Durante más de cinco décadas los científicos han estado detrás de encontrar el mejor modo de enfrentarse a las bacterias. Entre los muchos frentes que se han investigado para llegar a ese fin, se encuentra la manera en que esos patógenos recorren su camino dentro del cuerpo. Ese misterio parece haber llegado a su fin, según lo informado por los especialistas de la Facultad de Medicina de la Universidad de Virginia (UVA) en su reciente artículo publicado en la revista científica Cell y también informado a través del blog de la entidad.
Según señalaron, han resuelto un misterio que involucra a bacterias como la difundida Escherichia coli, entre muchas otras. Los científicos, detectaron que las hélices de las que se valen las bacterias para realizar el proceso de movimiento están hechas de una sola proteína. Para el desarrollo de esta investigación se conformó un equipo internacional de casi dos decenas de profesionales dirigido por Edward H. Egelman de la UVA, líder en el campo de la microscopía crioelectrónica de alta tecnología.
En la tarea, los investigadores utilizaron microscopía avanzada, conocida como crio-EM, y modelado por computadora de vanguardia para revelar lo que ningún microscopio de luz tradicional podía ver: la extraña estructura de estas hélices al nivel de los átomos individuales.

Comprender el recorrido
Cada tipo de bacteria posee uno o varios apéndices conocidos como flagelos. Cada uno está formado por miles de subunidades, todas exactamente iguales. Si esa cola fuera recta o un poco flexible, dejaría a las bacterias incapaces de moverse, porque tales formas no pueden generar empuje. Se necesita una hélice giratoria similar a un sacacorchos para impulsar a la bacteria hacia adelante. Los científicos llaman a este proceso “superenrollamiento” y ahora, después de más de cinco décadas, entienden cómo las bacterias lo logran.

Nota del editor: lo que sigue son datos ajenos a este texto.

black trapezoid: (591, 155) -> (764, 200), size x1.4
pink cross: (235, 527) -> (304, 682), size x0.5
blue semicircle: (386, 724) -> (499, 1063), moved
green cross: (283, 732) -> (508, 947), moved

“Si bien han existido modelos durante 50 años sobre cómo estos filamentos podrían enrollarse de manera tan regular, ahora hemos determinado la estructura de estos filamentos en detalle atómico. Podemos demostrar que estos modelos estaban equivocados, y nuestra nueva comprensión ayudará a allanar el camino para tecnologías que podrían basarse en tales hélices en miniatura” declaró Egelman, del Departamento de Bioquímica y Genética Molecular de la UVA
Gracias al uso de crio-EM, Egelman y su equipo encontraron que la proteína que forma el flagelo puede existir en 11 estados diferentes. Es la mezcla precisa de estos estados lo que hace que se forme el “sacacorchos”. Se sabía que la hélice de las bacterias es bastante diferente a otras similares utilizadas por los organismos unicelulares llamados arqueas. Estos se encuentran en algunos de los entornos más extremos de la Tierra, como en el fondo del océano y en depósitos de petróleo en las profundidades del suelo.

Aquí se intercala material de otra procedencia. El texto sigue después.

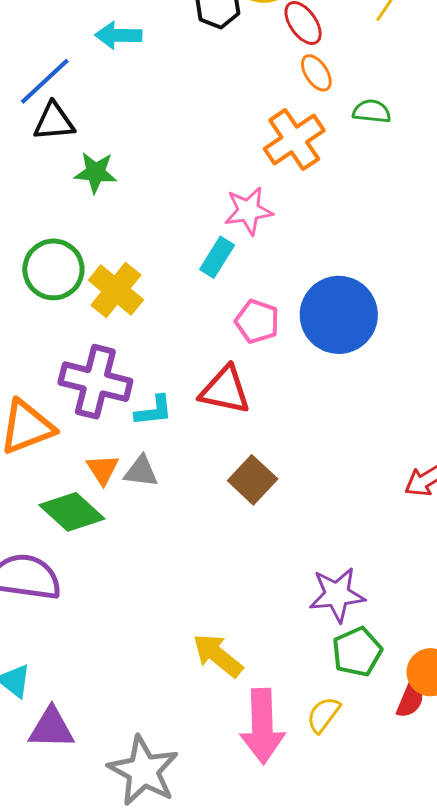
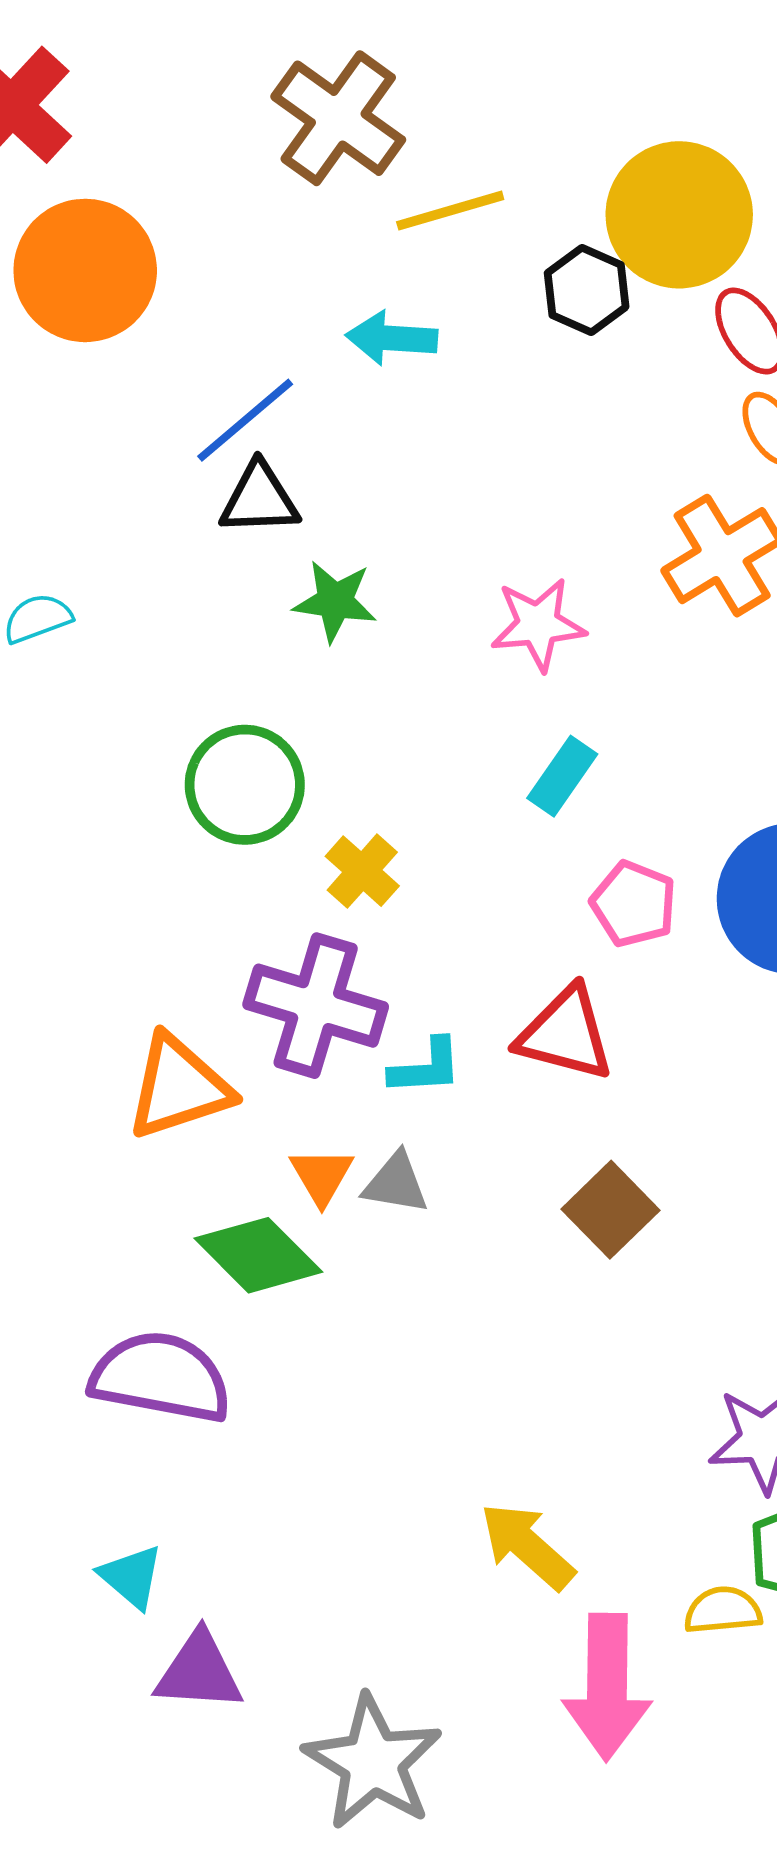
pink star: (248, 211) -> (538, 624), moved
yellow cross: (116, 290) -> (362, 871), moved, size x0.7
yellow semicircle: (323, 715) -> (723, 1610), moved, turned 45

Los científicos utilizaron crio-EM para examinar los flagelos de una forma de arquea, Saccharolobus islandicus. Si bien los detalles fueron bastante diferentes de lo que los investigadores vieron en las bacterias, el resultado fue el mismo, con los filamentos formando sacacorchos regulares. Esto muestra que, aunque las hélices de las bacterias y las arqueas son similares en forma y función, los organismos desarrollaron esos rasgos de forma independiente.
“Al igual que con las aves, los murciélagos y las abejas, que han desarrollado alas para volar de forma independiente, la evolución de las bacterias y las arqueas ha convergido en una solución similar para nadar en ambos. Desde que estas estructuras biológicas surgieron en la Tierra hace miles de millones de años, los 50 años que ha llevado comprenderlas pueden no parecer tanto”, concluyó Egelman, cuyo trabajo previo de imágenes lo llevó a integrarse a la Academia Nacional de Ciencias, uno de los más altos honores que puede recibir un científico.